Additionally, as a 2002 UPI article on HCCs noted, “statistically speaking, the lower wage earners would likely outnumber high wage earners because there are simply more people on the lower end of the wage scale in the United States.” However, this a reality that both HCCs and student loan originators face, so it would not necessarily disadvantage HCC originators any more than it would lenders.

Eric Hanushek, then a senior fellow at the Hoover Institution, commented in the same article:

You would tend to get more people signing up for (human capital contracts) who are going to be low earners, and what they do is push up the repayment rate, essentially. I think there are attractive aspects of this plan, but its success rests on the willingness of some successful people to subsidize those who are not economically successful.

Making my job significantly easier, though, I needed look no further than the same article for the perfect response. Naturally, it comes from Miguel Palacios who says actuarial models, like those used by insurance companies, are the key to overcoming adverse selection. His quote from the article: “The way to face the challenge of adverse selection is to price every contract according to the different abilities of every student.”

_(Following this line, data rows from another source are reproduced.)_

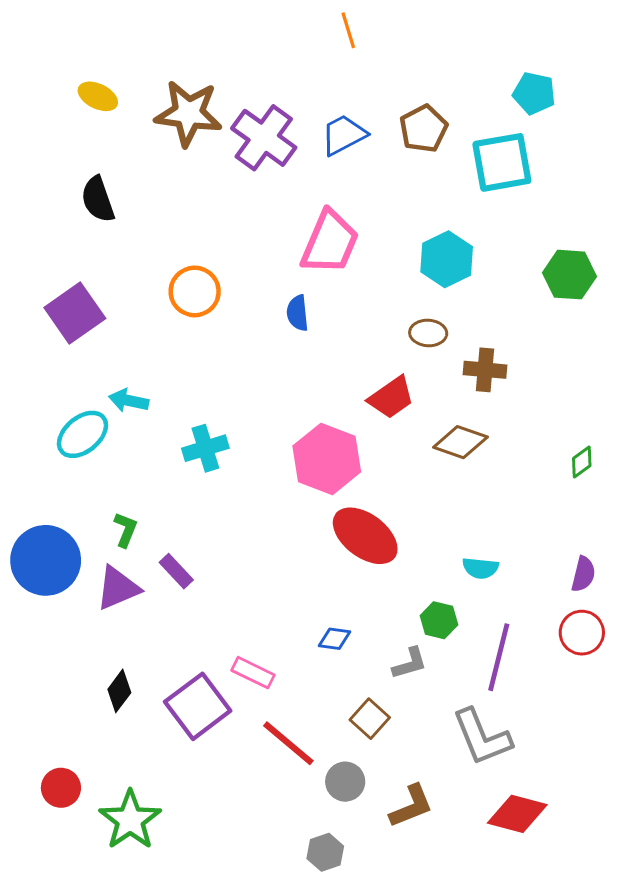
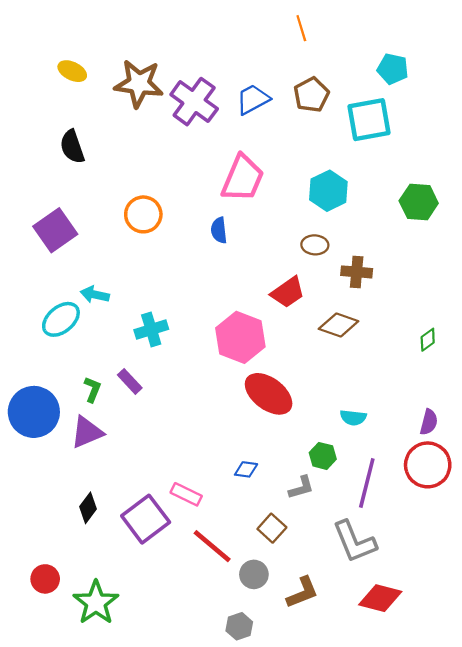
orange line: (348, 30) -> (301, 28), moved
purple rectangle: (176, 571) -> (130, 381), moved
red circle: (582, 633) -> (428, 465), size x1.4

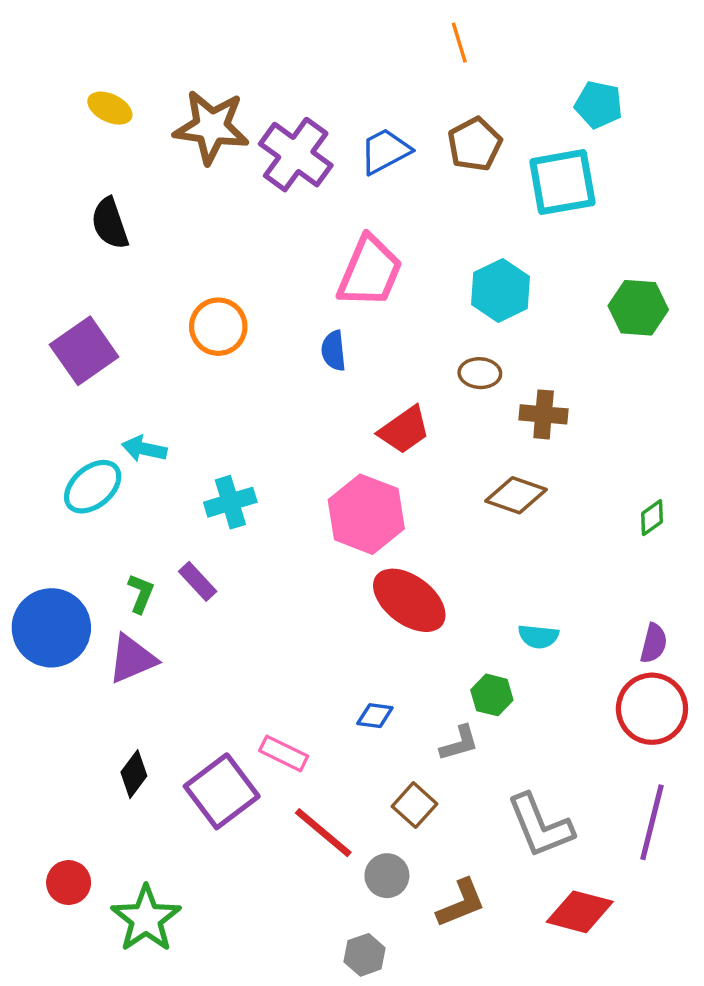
red trapezoid: (288, 292) -> (404, 430), moved
purple line: (367, 483) -> (652, 822), moved

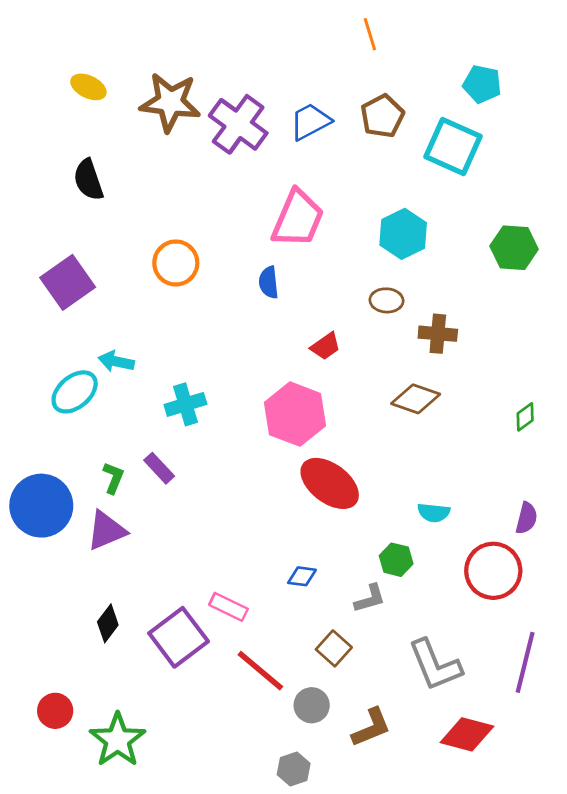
cyan square: (562, 182) -> (453, 147), turned 34
red trapezoid: (404, 430) -> (326, 346), size x0.7
red circle: (652, 709) -> (493, 571), moved

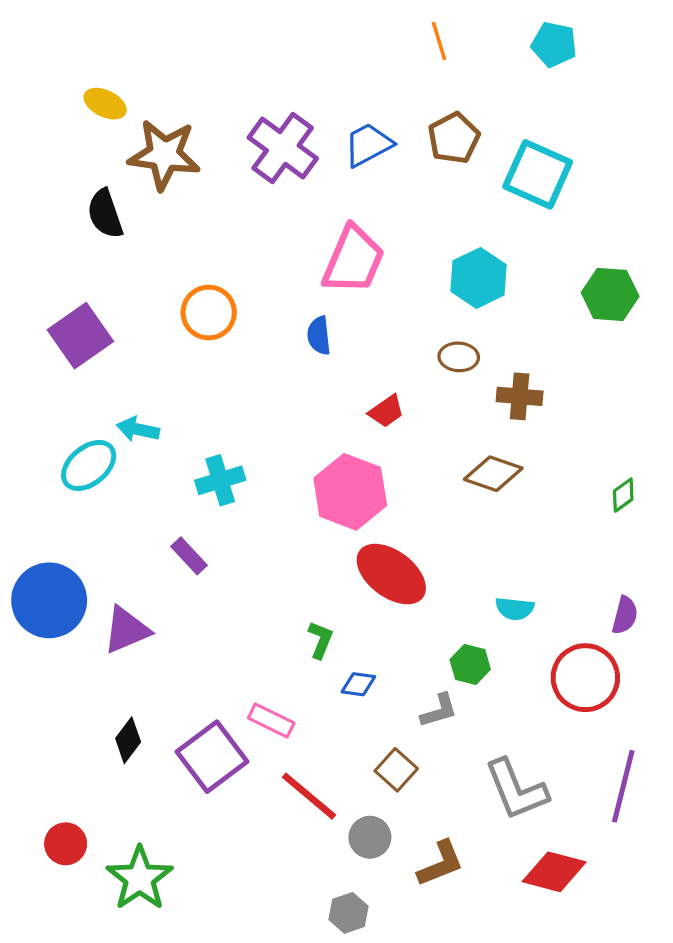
cyan pentagon: (482, 84) -> (554, 44), moved
brown star: (170, 102) -> (164, 155), moved
green L-shape: (113, 478) -> (321, 640), moved

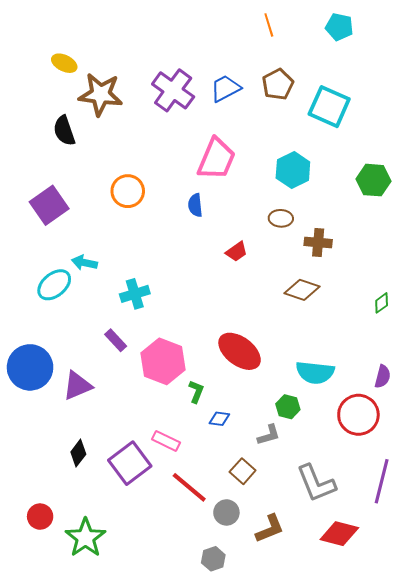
pink hexagon: (350, 492) -> (163, 361), moved
cyan semicircle: (515, 609) -> (315, 372), size x1.6

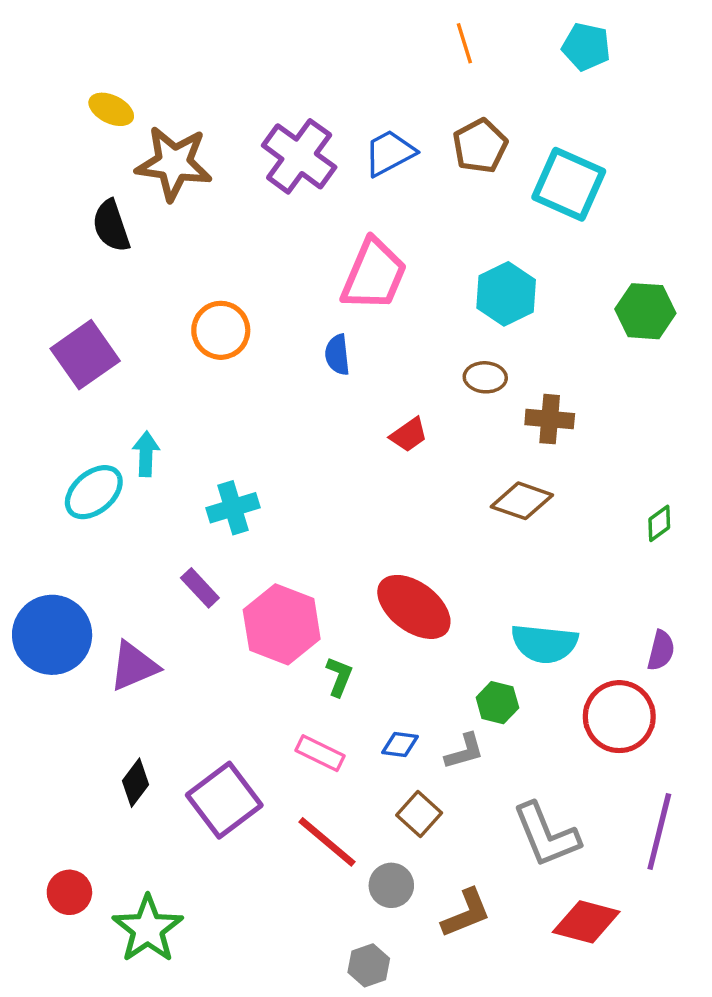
cyan arrow: (84, 263) -> (146, 454), turned 80
blue diamond: (219, 419) -> (400, 744), moved
pink rectangle: (166, 441) -> (320, 753), moved

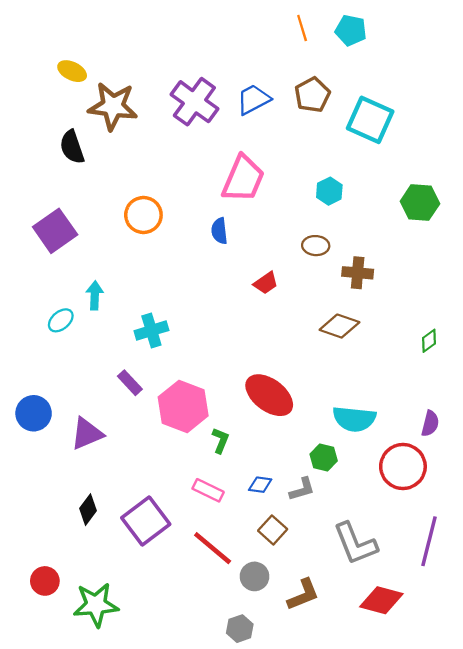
cyan pentagon: (586, 47) -> (351, 30), moved
cyan hexagon: (506, 294) -> (329, 191), size x0.7
cyan ellipse: (94, 492) -> (61, 320), size x0.7
blue circle: (52, 635) -> (34, 413), size x0.7
green star: (148, 929) -> (96, 605), turned 30

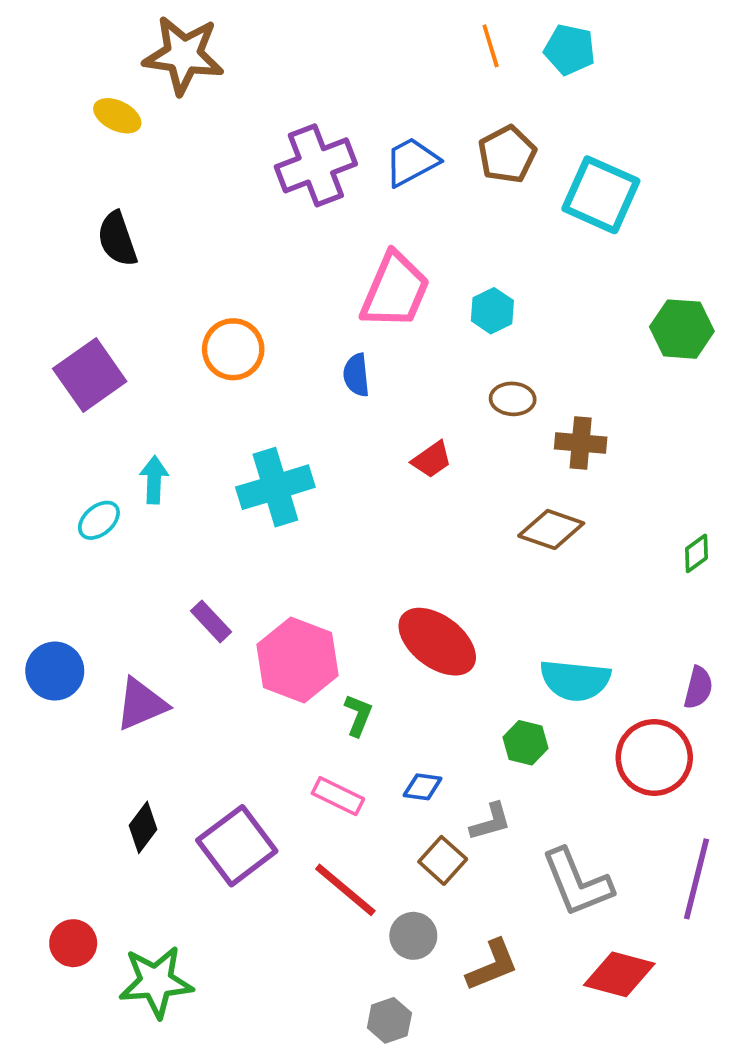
purple cross: (194, 102) -> (316, 165), turned 33
brown star: (113, 106) -> (183, 55), moved
cyan hexagon: (329, 191) -> (492, 311), moved
cyan cross: (151, 331) -> (275, 487), moved, size x1.4
gray L-shape: (302, 489) -> (491, 822), moved

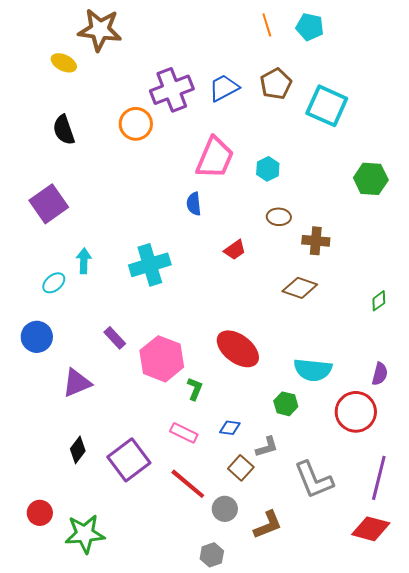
orange circle: (233, 349) -> (136, 124), moved
blue circle: (55, 671) -> (37, 337), moved
red diamond: (619, 974) -> (371, 529), moved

But seriously, this isn’t an insane or unattainable idea. Listen, I have no idea what the used car market was like in the 1970s and I don’t have any interest in taking the time to research it. But, Akerloff was clearly a pretty smart guy cuz eventually they–and by they I mean the people who decide who gets the Nobel Prize–decided in 2001 to give him a prize–and by prize I mean the Nobel Prize. His co-recipients that year were Joseph Stiglitz and A. Michael Spence. Spencer I’ve never heard of, but Stiglitz is the man. But I digress…

So Akerloff made a very astute observation about the nature of asymmetric information and the effect it should have on the used car market. And yet, we all know people who have bought or sold cars on the secondary market. Perhaps we have even participated individually. What changed? I’m sure lots, but one big innovation stands out: Carfax.

Founded initially to combat odometer fraud (ingeniously demonstrated by Danny DeVito in his role as Mr. Wormwood in Matilda), Carfax has grown to possess a database of over 8 billion records from over 34,000 sources in all 50 states and has become a must-have report for any secondary market participant. What does this have to do with HCCs? Maybe not a lot, but definitely some. Students aren’t cars and fax machines are out of date, but here’s a quote from chapter 3 of Saving Capitalism from the Capitalists (I’m reading it on my Kindle so I have no idea what page it’s on):

Some financial instruments may appear very risky a priori, and apprehensions about their risks may indeed be justified. But if sufficient investors become interested in them, liquidity in the instrument increases, and more resources are devoted to understanding and laying off its risks.

Just as Carfax emerged to fill the markets need for a solution to asymmetric information in the used car market, I am confident that another service will evolve to fill the same need in any hypothetical market for human capital contracts. In fact, that company may already exist: PayScale.